We run braid. No stretch helps trip the dipsy. Most of the time if set right the fish should trip them. Sometimes with a small fish they won't


----------



## marcbodi (Apr 12, 2004)

fishforfun said:


> What line do most run braid or mono ? I have power pro 30 on two rods. Thinking of putting 25 lb big game on the other two. So I can use the depth chart on the package. I just started trolling with them in the centra basin . Plus still trying to get them adjusted to release. So does the fish usually trip them or do you have too? I am using number 1 dipsey with harnesses I make. I go out of Geneva sometimes conny.

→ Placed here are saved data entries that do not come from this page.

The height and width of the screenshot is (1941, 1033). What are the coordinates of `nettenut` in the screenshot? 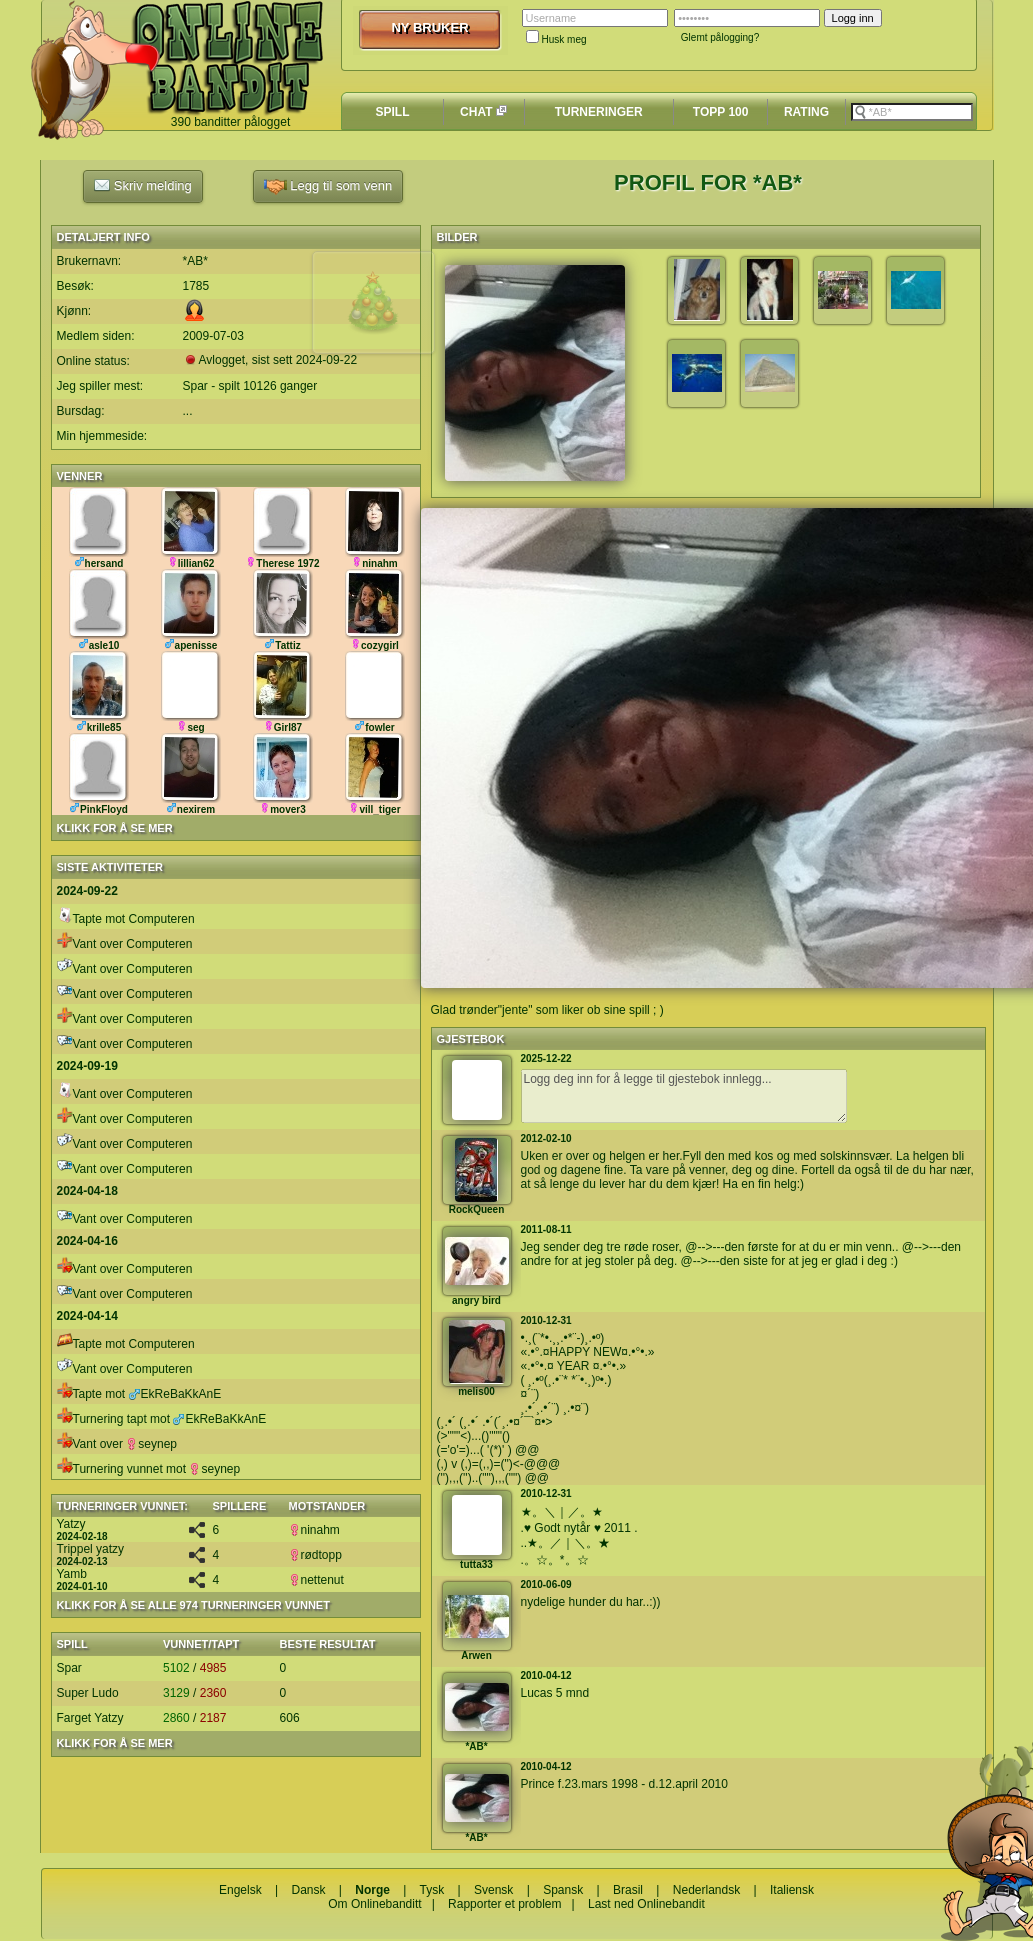 It's located at (316, 1580).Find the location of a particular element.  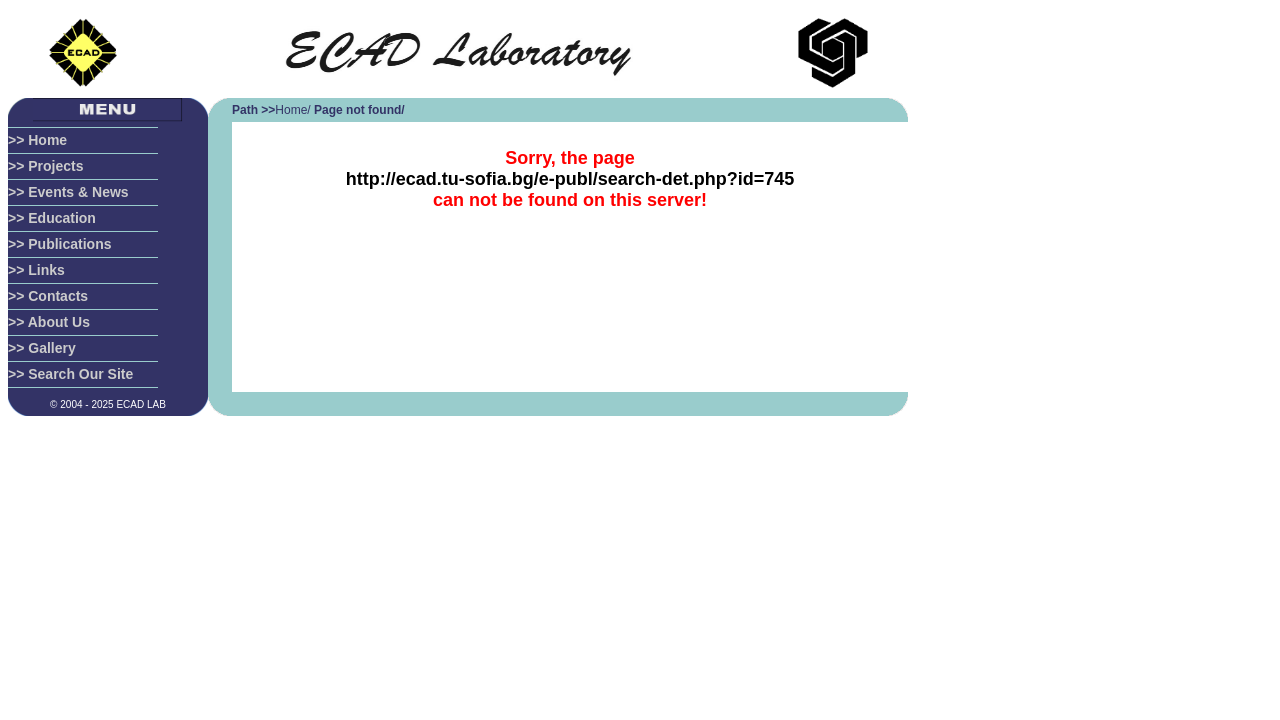

Home/ is located at coordinates (292, 110). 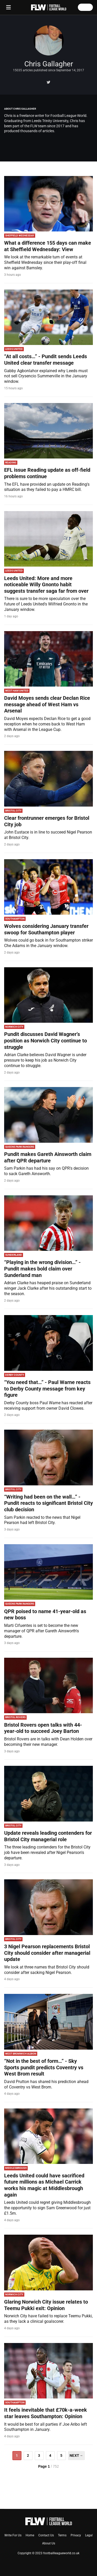 What do you see at coordinates (16, 2167) in the screenshot?
I see `Middlesbrough` at bounding box center [16, 2167].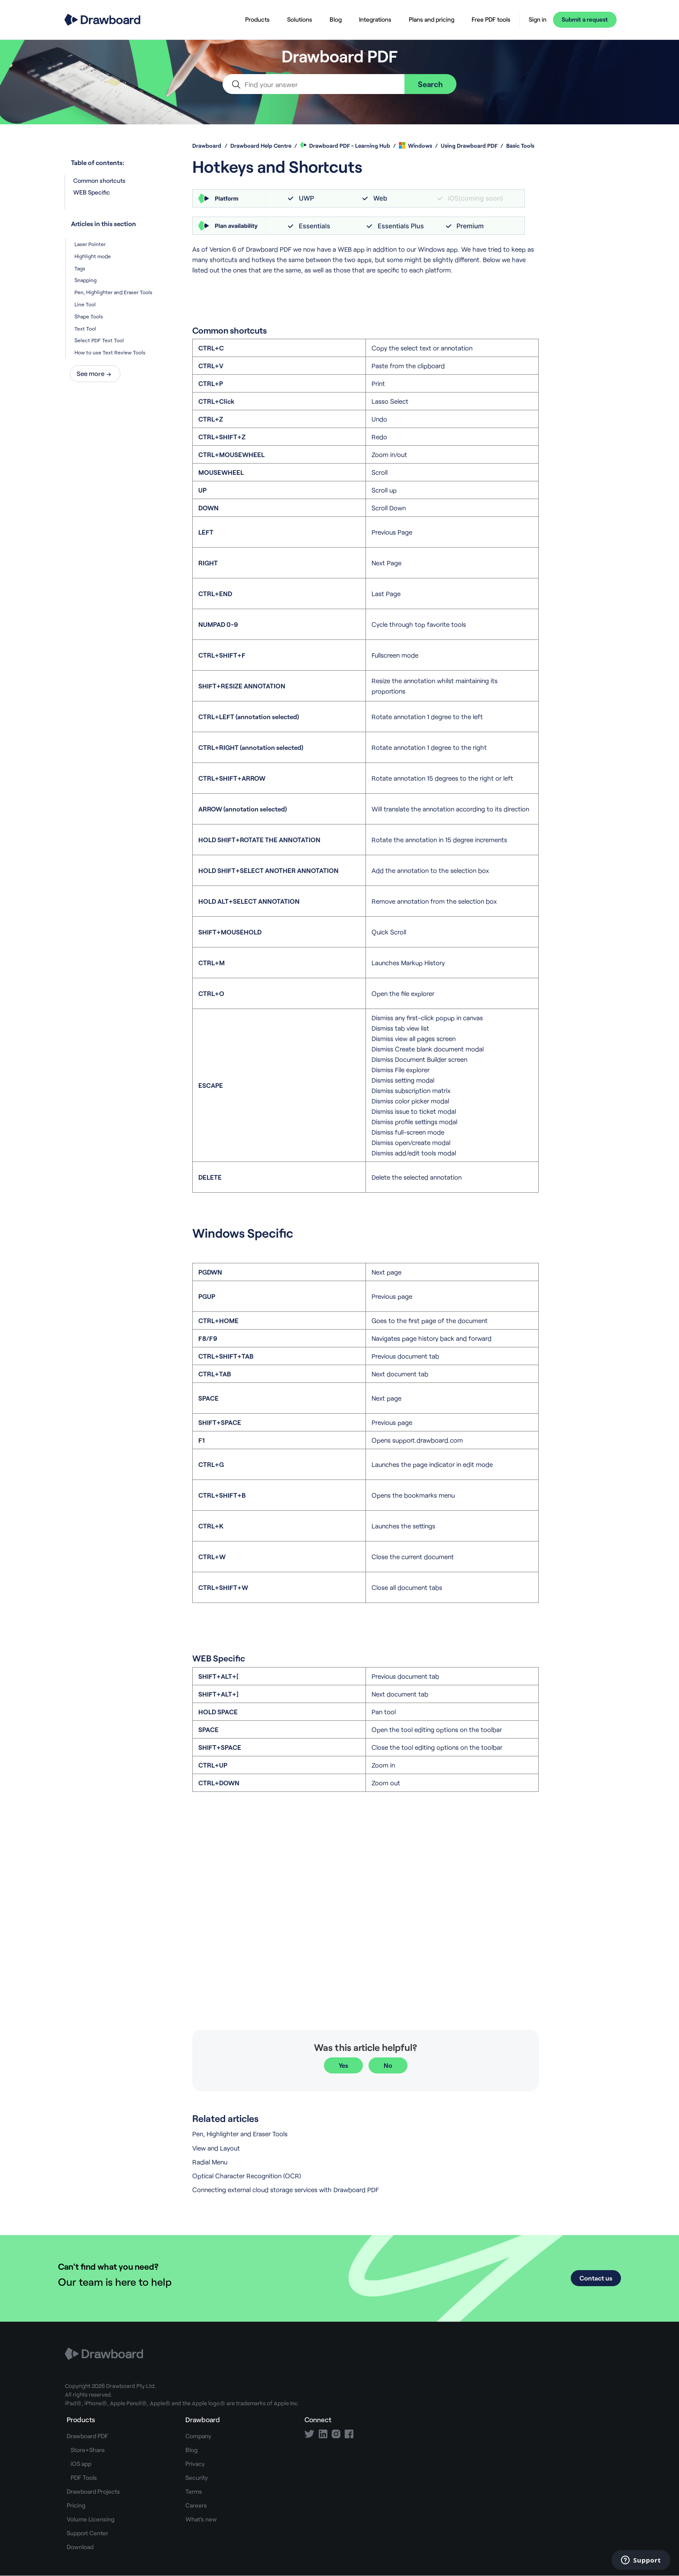 The width and height of the screenshot is (679, 2576). Describe the element at coordinates (93, 2491) in the screenshot. I see `Drawboard Projects` at that location.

So so long winded.


Run 30 lb braid.set for fish to trip.If not tripped you can tell if fish is on with braid than Mono.(Trick is too really pay attention to your rods and really be able to read them.)


----------



## marcbodi (Apr 12, 2004)

marcbodi said:


> Run 30 lb braid.set for fish to trip.If not tripped you can tell if fish is on with braid than Mono.(Trick is too really pay attention to your rods and really be able to read them.)


All rods should be set the same with line and reading on the counter.I have 4 and 1 took one and set it up to read 150 ft out.Checked length of line with a Shakespere line counter and made all 4 rods the same.Have been fishing and a guy is killing them at 150 ft out and I don,t get anything at 150 ft out .Check his with a Shakespere counter and it reads 140 out,Set mine at 140 and fish on.Depth and speed are Crucial however with the speed in the boat for everyone you are down to the same depth for everyone.This method as worked for me and knowing that all rods are the same gives me complete confidence,


----------



## sherman51 (Apr 12, 2011)

you are better off to run braid for divers as mono has so much stretch its hard to get the diver to trip with mono. most use a mono backing then 30# braid for there main line. the mono backing keep the braid from slipping on the spool. its best to use the same brand and size reels for running divers. as one brands counter might not match another brand or size.
sherman


----------



## fishforfun (Apr 9, 2005)

Thanks all


----------



## tomb (Oct 9, 2004)

Don't expect all the little fish swimming around now to trip the dipsy. Your going to have to really pay attention for those.


----------